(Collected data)
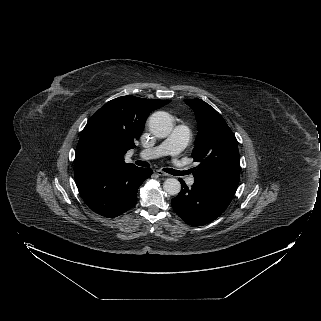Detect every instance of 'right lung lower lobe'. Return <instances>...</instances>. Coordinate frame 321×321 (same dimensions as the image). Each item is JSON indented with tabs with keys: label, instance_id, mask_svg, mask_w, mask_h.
Wrapping results in <instances>:
<instances>
[{
	"label": "right lung lower lobe",
	"instance_id": "1",
	"mask_svg": "<svg viewBox=\"0 0 321 321\" xmlns=\"http://www.w3.org/2000/svg\"><path fill=\"white\" fill-rule=\"evenodd\" d=\"M151 174V169L139 167L103 168L76 178L75 182L91 210L113 218L136 204L137 190Z\"/></svg>",
	"mask_w": 321,
	"mask_h": 321
}]
</instances>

WHAT THE TASK REQUIRES >> Your answer must be the entries written out word for word, without their pictures.

RESPONSE BOX >>
Detect every instance of 'right lung lower lobe'. Return <instances>...</instances>. Coordinate frame 321×321 (same dimensions as the image). Each item is JSON indented with tabs with keys: label, instance_id, mask_svg, mask_w, mask_h.
Wrapping results in <instances>:
<instances>
[{
	"label": "right lung lower lobe",
	"instance_id": "1",
	"mask_svg": "<svg viewBox=\"0 0 321 321\" xmlns=\"http://www.w3.org/2000/svg\"><path fill=\"white\" fill-rule=\"evenodd\" d=\"M151 174V169L139 167L103 168L76 178L75 182L91 210L113 218L136 204L137 190Z\"/></svg>",
	"mask_w": 321,
	"mask_h": 321
}]
</instances>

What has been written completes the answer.